An enduring peace in Darfur would mean reversing this trend, but unless the survivors feel safe, no one is going to leave their hideaway or displacement or refugee camp, and go back and rebuild their scorched village. The specific security guarantee every Darfurian talks about is a United Nations force that will ensure the Janjaweed disarm, and that will protect refugees and help them return home. Sadly, the Darfur Peace Agreement, signed by Khartoum and one rebel faction in Abuja in May, is not meeting this expectation. Relying solely on the government to disarm the Janjaweed without UN verification, as the Abuja agreement sets out, appears to be a nonstarter for those most affected by this war. For them, homelessness seems a safer bet.
This is the first time in my 20 years of work in Africa's war zones that I can remember meeting people so opposed to their own peace deal. They are not opposed to peace, to be sure. They are opposed to specific provisions in the Abuja agreement that would leave them vulnerable to Janjaweed predation and land-grabbing. The key issue in Darfur is security, and that primarily means Janjaweed disarmament, or at best neutralization.
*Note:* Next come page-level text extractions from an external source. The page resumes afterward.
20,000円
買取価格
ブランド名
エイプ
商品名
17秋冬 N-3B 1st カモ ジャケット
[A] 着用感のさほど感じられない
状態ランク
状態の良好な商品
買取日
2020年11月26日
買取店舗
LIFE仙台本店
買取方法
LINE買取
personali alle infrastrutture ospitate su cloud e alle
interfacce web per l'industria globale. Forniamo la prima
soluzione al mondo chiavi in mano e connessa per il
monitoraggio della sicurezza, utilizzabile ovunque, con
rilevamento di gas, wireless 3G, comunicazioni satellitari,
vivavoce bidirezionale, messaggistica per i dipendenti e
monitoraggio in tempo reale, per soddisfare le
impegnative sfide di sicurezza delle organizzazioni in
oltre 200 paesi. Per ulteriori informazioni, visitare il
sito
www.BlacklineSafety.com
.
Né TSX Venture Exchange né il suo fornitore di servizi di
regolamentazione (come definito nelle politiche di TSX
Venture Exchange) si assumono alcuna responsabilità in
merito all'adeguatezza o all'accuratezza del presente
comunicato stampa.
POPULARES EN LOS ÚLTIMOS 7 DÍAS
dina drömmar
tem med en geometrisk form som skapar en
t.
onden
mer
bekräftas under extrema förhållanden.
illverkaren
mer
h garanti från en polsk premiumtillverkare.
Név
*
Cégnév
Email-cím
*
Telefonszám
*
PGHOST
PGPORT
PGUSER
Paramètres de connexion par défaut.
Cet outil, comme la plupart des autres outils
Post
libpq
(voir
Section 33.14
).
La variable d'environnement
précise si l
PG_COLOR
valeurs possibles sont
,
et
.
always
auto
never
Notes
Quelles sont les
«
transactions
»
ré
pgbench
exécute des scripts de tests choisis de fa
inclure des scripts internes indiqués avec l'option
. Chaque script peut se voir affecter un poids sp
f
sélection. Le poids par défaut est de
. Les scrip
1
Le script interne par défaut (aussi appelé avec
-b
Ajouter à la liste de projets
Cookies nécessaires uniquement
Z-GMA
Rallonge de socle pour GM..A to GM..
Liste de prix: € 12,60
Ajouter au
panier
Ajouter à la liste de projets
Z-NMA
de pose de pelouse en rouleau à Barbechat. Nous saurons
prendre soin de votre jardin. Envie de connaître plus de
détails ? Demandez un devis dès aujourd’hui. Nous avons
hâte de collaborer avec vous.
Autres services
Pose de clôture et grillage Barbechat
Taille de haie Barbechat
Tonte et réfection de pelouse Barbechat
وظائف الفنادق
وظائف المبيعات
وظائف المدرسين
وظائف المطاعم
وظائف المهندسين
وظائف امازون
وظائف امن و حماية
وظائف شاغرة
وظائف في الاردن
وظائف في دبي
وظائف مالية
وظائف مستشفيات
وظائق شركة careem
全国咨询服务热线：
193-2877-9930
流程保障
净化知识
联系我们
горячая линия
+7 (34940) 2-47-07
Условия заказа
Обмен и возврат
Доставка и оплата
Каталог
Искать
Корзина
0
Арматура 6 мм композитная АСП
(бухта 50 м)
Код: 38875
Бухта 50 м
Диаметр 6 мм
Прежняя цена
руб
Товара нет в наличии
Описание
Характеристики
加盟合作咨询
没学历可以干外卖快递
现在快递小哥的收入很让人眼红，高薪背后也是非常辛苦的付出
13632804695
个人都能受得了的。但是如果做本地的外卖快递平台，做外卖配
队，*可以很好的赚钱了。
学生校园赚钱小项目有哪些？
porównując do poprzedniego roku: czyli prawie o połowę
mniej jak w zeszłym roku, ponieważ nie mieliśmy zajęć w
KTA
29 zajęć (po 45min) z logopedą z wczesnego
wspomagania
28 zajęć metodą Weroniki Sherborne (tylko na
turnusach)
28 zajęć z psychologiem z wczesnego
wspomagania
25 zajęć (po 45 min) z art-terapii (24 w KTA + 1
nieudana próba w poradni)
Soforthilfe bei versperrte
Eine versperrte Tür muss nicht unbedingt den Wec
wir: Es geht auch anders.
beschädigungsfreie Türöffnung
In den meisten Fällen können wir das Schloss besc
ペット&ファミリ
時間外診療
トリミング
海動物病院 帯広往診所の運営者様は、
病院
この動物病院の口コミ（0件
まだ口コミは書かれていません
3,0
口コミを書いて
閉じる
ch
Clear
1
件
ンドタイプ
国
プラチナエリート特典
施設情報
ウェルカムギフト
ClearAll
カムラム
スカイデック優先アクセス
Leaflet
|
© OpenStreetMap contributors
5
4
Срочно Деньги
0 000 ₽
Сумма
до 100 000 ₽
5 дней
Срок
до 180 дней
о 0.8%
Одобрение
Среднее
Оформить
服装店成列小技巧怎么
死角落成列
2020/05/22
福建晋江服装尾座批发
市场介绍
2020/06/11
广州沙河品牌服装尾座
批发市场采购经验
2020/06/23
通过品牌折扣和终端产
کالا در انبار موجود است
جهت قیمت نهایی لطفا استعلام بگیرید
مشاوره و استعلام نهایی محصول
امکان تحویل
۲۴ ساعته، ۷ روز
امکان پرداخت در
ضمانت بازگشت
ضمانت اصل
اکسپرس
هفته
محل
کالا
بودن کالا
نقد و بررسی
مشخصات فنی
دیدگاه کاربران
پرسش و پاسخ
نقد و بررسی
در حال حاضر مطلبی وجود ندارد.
Local confidence in Janjaweed neutralization requires independent, external verification, and responsibility for that in the Darfur Peace Agreement rests with the African Union force now on the ground in Darfur, which openly admits it cannot do the job. The situation demands a transition to a UN force with a stronger mandate than the current African Union mission, but the government of Sudan opposes a UN force of any kind.
As it stands, the deal thus hinges entirely on the Sudanese government's willingness to disarm the Janjaweed -- something Khartoum has disingenuously pledged to do many times before (including to both Secretaries of State Colin Powell and Condoleezza Rice) and something it will not do because the Janjaweed are the cornerstone of regime security in Darfur.
And it is not just the war's victims who understand the reality of the situation. An African Union officer on the ground told me, "The government of Sudan will not disarm the Janjaweed as long as there are rebels. Without UN verification, it won't happen."
President Idriss Déby of Chad also said that the holdout rebel factions would sign the Darfur Peace Agreement if these same security conditions were met: "The population of Darfur doesn't trust the government of Sudan," he told me. "They need the UN as a guarantor of the agreement."
For the past six years, the United States and the European Union have pursued an incentives-based strategy to try to change Sudan's behavior. Khartoum pocketed each incentive while state-sponsored violence continued in Darfur.
It is time for serious pressure. The United States should tell regime officials it will work multilaterally to impose targeted sanctions, help the war crimes investigations of the International Criminal Court, and support the divestment movement that seeks to have companies stop doing business with Sudan.
The regime in Khartoum has taken the measure of the international community and believes it will face no consequence for continuing to support the Janjaweed and blocking a UN peacekeeping mission. As one high-ranking Sudanese government official brazenly told me this week, "The United Nations Security Council has threatened us so many times, we no longer take it seriously." That state of impunity and arrogance is dangerous to the international system and deadly to the people of Darfur.
John Prendergast is a senior advisor at the International Crisis Group. This article appeared in the Boston Globe on 13 July, 2006.